I ask, does it also work for the rhetorical figures? As a writer, could I use rhetorical figures as well as tropes to hint at the various politics and philosophies that my characters embody? Let's give it a trial run and see, shall we?

For my experiment, I'm going to use asyndeton, the deliberate omission of conjuctions to create a terse, concise, memorable phrase. The Bedford gave "Veni, vidi, vici" as an example, so I too will begin with a military general as my character. As a military general of the charimatic variety, he gives many speeches which are inhabitated with examples of asyndeton: "We live, we die by the sword"; "The enemy is cruel, untrustworthy, persistent"; "That soldier who is victorious will have riches, fame, women, glory"; "The fight is here, the fight is now, the fight is ours!" We can tell by his speech that he is more interested in impact than correctness. As a tactician he is concerned with frightening his opponents and heartening his men over using more pragmatic strategies, and so he has lots of shiny armour and medals on display, uses battle-cries and drums more than stealth, and goes for valiant and fool-hardy charges. His army is a collection of units under brave and generally autonomous generals; he lumps them together and worries little about providing support or communication between them. His organization is concerned more with shepherding them together. He does not care about structuring each unit's relation to other relations.

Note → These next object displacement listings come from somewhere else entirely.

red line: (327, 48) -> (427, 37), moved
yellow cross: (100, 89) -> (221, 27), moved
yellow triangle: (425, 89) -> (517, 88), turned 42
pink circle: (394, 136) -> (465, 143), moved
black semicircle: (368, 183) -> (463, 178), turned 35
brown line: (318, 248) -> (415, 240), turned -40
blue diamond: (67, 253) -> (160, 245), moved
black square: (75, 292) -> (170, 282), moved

Do you see how the use of asyndeton relates to his martial style? The commander tends to think of each part of the sentence or army as impacting on it's own, and impact is his concern. He does not think about each part's relation to the other parts, as indicated by the lack of conjunctions. I'm going to guess that transitions between paragraphs are not his strong suit. Grouping the bits together is his best attempt at organisation. This being said, impressing people is his specialty.

You could do the same with a CEO who structures the company in uncommunicative but highly trained departments. A teacher who presents each class with lots of information, zeal, and memorable paedagogy but does not put the class into any general framework over the year, prefering to allow the student to infer the connections, would likely use asyndeton. TV shows like Friends which are very episodic in nature are more like asyndetons than TV shows like Lost which have tight connections from one episode to another.

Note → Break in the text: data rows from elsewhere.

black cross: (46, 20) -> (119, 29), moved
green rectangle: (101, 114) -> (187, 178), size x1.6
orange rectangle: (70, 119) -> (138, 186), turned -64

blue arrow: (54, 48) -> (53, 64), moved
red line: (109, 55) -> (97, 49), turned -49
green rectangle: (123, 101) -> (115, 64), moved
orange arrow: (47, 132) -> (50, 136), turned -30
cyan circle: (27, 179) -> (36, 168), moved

Of course (you might object) it is unlikely that people who use asyndeton actually transfer their avoidance of conjunctions over to other aspects of their lives. This is likely true. That doesn't matter too much, since we're talking about literature. All we have is language, and so we're allowed to play with that as much as we like, either reading or writing. Of course, if what we surmise from a speaker's use of figures of speech is not born out in their behaviour, we discard that line of thought, or at least see where it derailed. As an author, though, I will keep an eye out for such things. No guarantees that every rhetorical figure will be a gold mine in pith, but it seems to be something to play with.

And a metaphor in one place (King Henry IV-->attempts at unity) does not always signify the same thing as a metaphor in another (gold mine metaphor above-->the assertion that fancy is truth). But it's something to look at.

That's all I've got for the moment. I will be back later for more discussions in literary theory!